Indigenous collectives win definitive suspension of Maya Train work

The map shows all of Phase 1 of the Maya Train route with its 5 sections. “Tramo 2” on the map is the Section 2 protected by the court order.

By: Angélica Enciso L.

The first district court of Campeche granted a definitive suspension regarding the construction of new work on Section 2 of the Maya Train, from Escárcega to Calkini, [1] in Campeche, to the region’s indigenous communities and the Mexican Center for Environmental Law (Cemda). With this resolution, those who filed the request for protection (amparo) can celebrate a legal process that prohibits work being carried out that causes irreparable damage to the environment.

Collectives from Campeche and Quintana Roo explained in a videoconference that the human right of access to a healthy environment is violated with these projects, since there is information that not just the railroad, but also the big development poles will generate great social and environmental impacts.
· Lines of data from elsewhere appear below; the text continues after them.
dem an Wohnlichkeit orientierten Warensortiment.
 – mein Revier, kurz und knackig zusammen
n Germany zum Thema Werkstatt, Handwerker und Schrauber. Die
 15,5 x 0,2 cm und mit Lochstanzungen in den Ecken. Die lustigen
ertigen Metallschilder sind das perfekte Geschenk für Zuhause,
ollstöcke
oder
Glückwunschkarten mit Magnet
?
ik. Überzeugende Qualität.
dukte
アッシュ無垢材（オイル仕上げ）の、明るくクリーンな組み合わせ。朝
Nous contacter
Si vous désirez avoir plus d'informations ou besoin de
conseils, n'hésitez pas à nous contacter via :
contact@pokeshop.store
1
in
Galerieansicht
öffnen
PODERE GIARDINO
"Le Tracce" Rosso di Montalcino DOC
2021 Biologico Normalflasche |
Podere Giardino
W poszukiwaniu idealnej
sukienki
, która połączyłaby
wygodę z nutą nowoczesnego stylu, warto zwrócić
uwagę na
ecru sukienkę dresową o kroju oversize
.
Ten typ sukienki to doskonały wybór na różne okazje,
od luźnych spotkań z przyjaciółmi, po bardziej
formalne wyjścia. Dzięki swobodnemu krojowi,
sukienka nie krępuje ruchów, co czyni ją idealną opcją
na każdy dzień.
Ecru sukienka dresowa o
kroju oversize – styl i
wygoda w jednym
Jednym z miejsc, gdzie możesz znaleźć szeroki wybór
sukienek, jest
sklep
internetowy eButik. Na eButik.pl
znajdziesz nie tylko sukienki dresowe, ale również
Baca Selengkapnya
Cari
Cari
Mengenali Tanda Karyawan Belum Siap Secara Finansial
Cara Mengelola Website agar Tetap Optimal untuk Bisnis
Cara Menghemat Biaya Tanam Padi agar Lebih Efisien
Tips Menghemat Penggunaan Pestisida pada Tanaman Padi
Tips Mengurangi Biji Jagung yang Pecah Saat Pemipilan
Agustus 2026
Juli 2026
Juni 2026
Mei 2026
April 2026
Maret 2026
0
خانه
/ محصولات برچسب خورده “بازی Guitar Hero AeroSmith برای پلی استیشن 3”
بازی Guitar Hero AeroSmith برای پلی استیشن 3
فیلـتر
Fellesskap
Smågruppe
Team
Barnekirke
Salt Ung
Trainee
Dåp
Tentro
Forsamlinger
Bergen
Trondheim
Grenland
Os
They indicated that the effects of the environmental assessment have not been presented in their entirety, because they fragment them so that the consequences they will have cannot be visualized; it also promotes speculation about the value of land.

Xavier Martínez, operations director of the Cemda, stated that it was incorrect for the Maya Train project to be divided for evaluation, since the environmental impact assessment (EIA) must be comprehensive to foresee global impacts; “the Semarnat [2] did not evaluate the project as a whole,” he accused.

This definitive suspension is related to the request for protection (amparo) filed in July 2020 against the Maya Train project. In addition, it affects Phase 1 of the Maya Train, whose EIA was authorized last week; they won’t be able to carry out work on Phase 1 because it would be dealing with new work on Section 2 from Escárcega to Calkini.

[1] The distance from Escárcega to Calkini is a long stretch from southern Campeche state to its northern border with the state of Yucatán. Old tracks already exist along this stretch of the Maya Train. The court’s decision does not stop repair and maintenance work on the existing tracks; it stops new work, which is significant.

[2] Semarnat is Mexico’s Department of Environment and Natural Resources.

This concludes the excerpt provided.